From a development perspective, you need to tie everything together to create real-time systems that essentially sense, analyze, and act on situations of interest. That’s not easy. Operationally, how do you deploy and then keep this edifice up and running? And how do you make sure that the infrastructure can handle the load as there’s a need for more capacity?
Also, an event-driven application in a distributed environment (such as when a connected vehicle changes from one network to the next) needs to be able to share data across multiple administrative domains. That raises new multi-tenancy issues. Do we share data across multiple administrative domains? How do we do that? Am I sharing inside the company or outside the company? My point being, that in a distributed environment, these developmental and operational issues get extremely complex in a hurry.
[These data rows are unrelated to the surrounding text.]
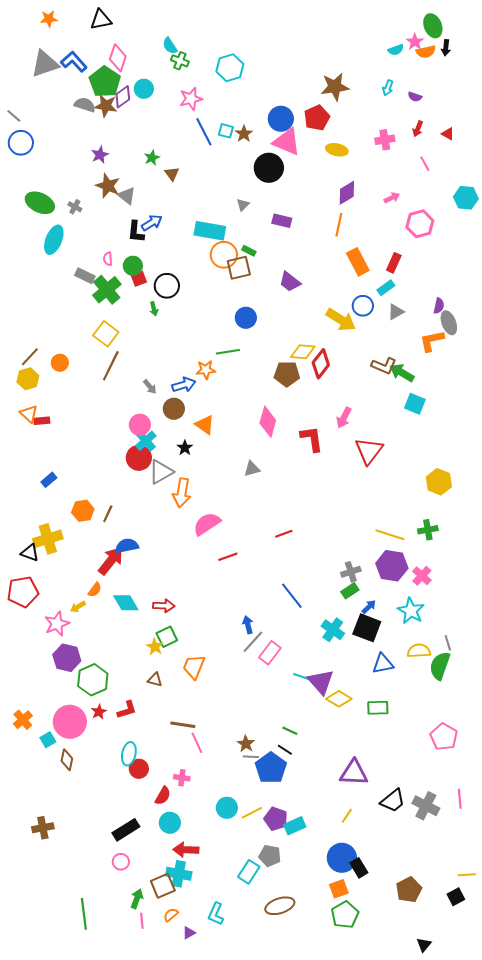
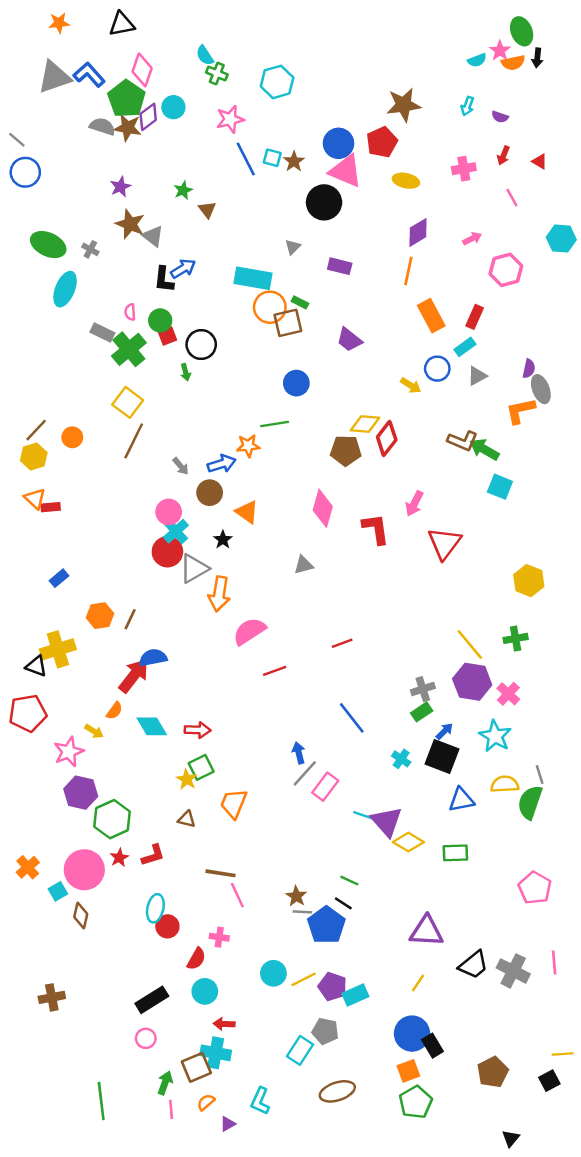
yellow arrow: (341, 320) -> (411, 385), size x0.6
yellow line: (390, 535) -> (470, 644), turned 32
yellow arrow: (78, 607) -> (94, 731), turned -119
cyan cross: (333, 630) -> (401, 759), size x0.7
red arrow: (186, 850) -> (224, 1024), size x0.7

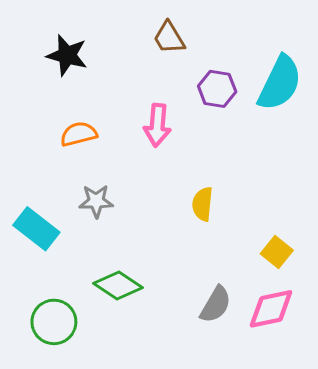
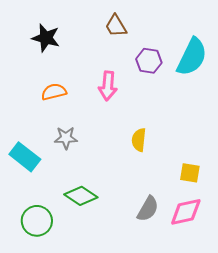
yellow square: (277, 252) -> (190, 173), turned -30

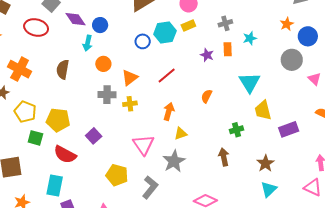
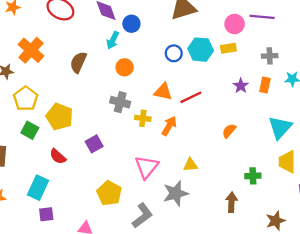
orange triangle: (130, 78) -> (163, 92), moved, turned 36
orange arrow: (169, 111) -> (169, 126), moved
red semicircle: (65, 154) -> (58, 156), size x0.7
Think again about the example of our ambulance passing one MEC after another as it speeds to the hospital. The MEC is running the logic – essentially serving as a mini-cloud – where it’s analyzing the streaming data on the patient, such as an EKG. When the vehicle moves from one MEC to the next, however, what we refer to as the “state information” from the ambulance needs to get transferred seamlessly when the ambulance connects to a new MEC, rather than re-calculated from scratch.
Make it Simple
These types of applications are highly complex, and they won’t work with traditional development platforms where a simple application may take months or longer to create. This is the third time in my career that I’m building distributed systems. I did it at Ingres and Forte – and now again at Vantiq – and I can say from experience that it’s incredibly difficult. Things are getting too complex for us to hard code anymore. Even elite coders are discovering that this kind of task is near impossible and would require a series of discrete products to get the job done; and even then, it might take months to finish the project.
Frankly, we need to make coding a lot simpler – to find ways to help developers convert high-level operational processes into a framework for real digital applications.
One way to overcome this hurdle is to embrace an abstracted low-code framework that allows developers to handle the complexity that they’ll face in these kinds of scenarios. These low-code tools allow for a more agile framework that developers can use to create solutions much more quickly. While different forms of low-code have been around for a while, the approach is fast gaining speed thanks to the market’s demand for digitalization, which soared throughout 2020 as businesses accelerated their plans due to the pandemic. It also fits well with the need for speed found in mature agile DevOps practices.
How this unfolds in practice remains unclear, but the debate over the best approach must surface sooner rather than later. We’re fast approaching a future where we’ll need applications that can take advantage of the latest advances in IoT, AI, machine learning, and edge computing. And we’ll be there in a hurry.